_Goal of the exercise_.
Every line below should come back exactly as written, though the pictures stay out.

Record excerpts below:

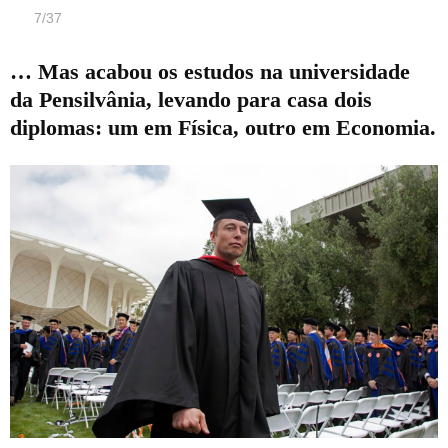
7
/
37
… Mas acabou os estudos na universidade
da Pensilvânia, levando para casa dois
diplomas: um em Física, outro em Economia.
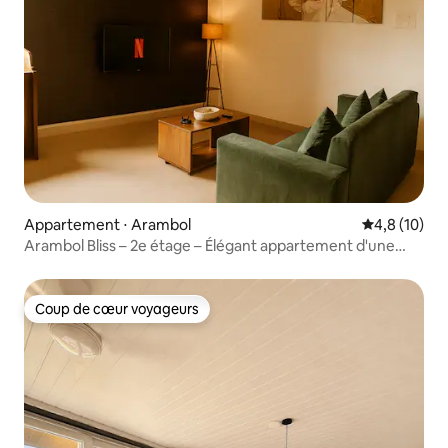
Appartement ⋅ Arambol
Évaluation m
4,8 (10)
Arambol Bliss – 2e étage – Élégant appartement d'une
chambre – Plage à 1 min à pied
Coup de cœur voyageurs
Coup de cœur voyageurs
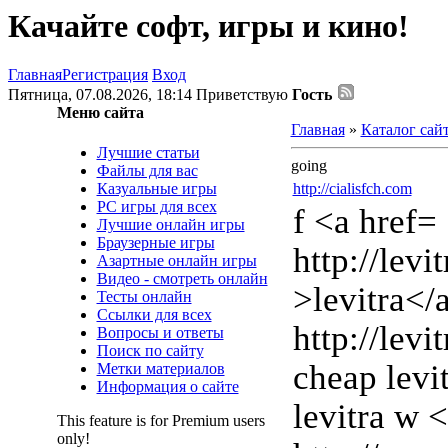
Качайте софт, игры и кино!
Главная
Регистрация
Вход
Пятница, 07.08.2026, 18:14
Приветствую
Гость
Меню сайта
Главная
»
Каталог сай
Лучшие статьи
going
Файлы для вас
Казуальные игры
http://cialisfch.com
PC игры для всех
f <a href=
Лучшие онлайн игры
Браузерные игры
http://levi
Азартные онлайн игры
Видео - смотреть онлайн
>levitra</
Тесты онлайн
Ссылки для всех
http://levi
Вопросы и ответы
Поиск по сайту
cheap levi
Метки материалов
Информация о сайте
levitra w 
This feature is for Premium users
only!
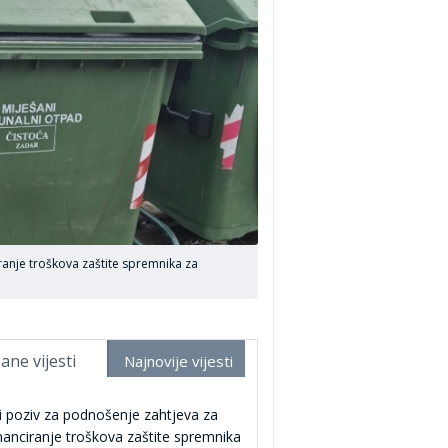
iranje troškova zaštite spremnika za
ane vijesti
Najnovije vijesti
i poziv za podnošenje zahtjeva za
nanciranje troškova zaštite spremnika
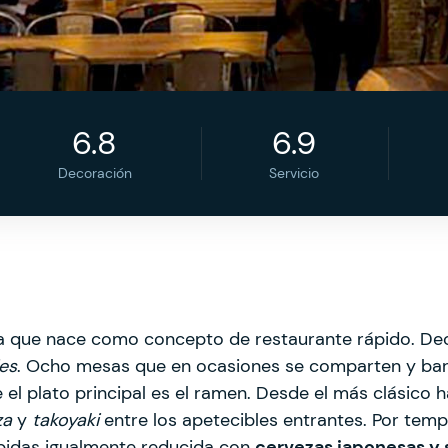
6.8
6.9
Decoración
Servicio
ue nace como concepto de restaurante rápido. Decor
ies
. Ocho mesas que en ocasiones se comparten y ba
el plato principal es el ramen. Desde el más clásico 
za
y
takoyaki
entre los apetecibles entrantes. Por temp
bidas igualmente reducida con
cervezas japonesas y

End of Record excerpts.

_Your solution_.
7
/
37
… Mas acabou os estudos na universidade
da Pensilvânia, levando para casa dois
diplomas: um em Física, outro em Economia.
Appartement ⋅ Arambol
Évaluation m
4,8 (10)
Arambol Bliss – 2e étage – Élégant appartement d'une
chambre – Plage à 1 min à pied
Coup de cœur voyageurs
Coup de cœur voyageurs
Качайте софт, игры и кино!
Главная
Регистрация
Вход
Пятница, 07.08.2026, 18:14
Приветствую
Гость
Меню сайта
Главная
»
Каталог сай
Лучшие статьи
going
Файлы для вас
Казуальные игры
http://cialisfch.com
PC игры для всех
f <a href=
Лучшие онлайн игры
Браузерные игры
http://levi
Азартные онлайн игры
Видео - смотреть онлайн
>levitra</
Тесты онлайн
Ссылки для всех
http://levi
Вопросы и ответы
Поиск по сайту
cheap levi
Метки материалов
Информация о сайте
levitra w 
This feature is for Premium users
only!
iranje troškova zaštite spremnika za
ane vijesti
Najnovije vijesti
i poziv za podnošenje zahtjeva za
nanciranje troškova zaštite spremnika
6.8
6.9
Decoración
Servicio
ue nace como concepto de restaurante rápido. Decor
ies
. Ocho mesas que en ocasiones se comparten y ba
el plato principal es el ramen. Desde el más clásico 
za
y
takoyaki
entre los apetecibles entrantes. Por temp
bidas igualmente reducida con
cervezas japonesas y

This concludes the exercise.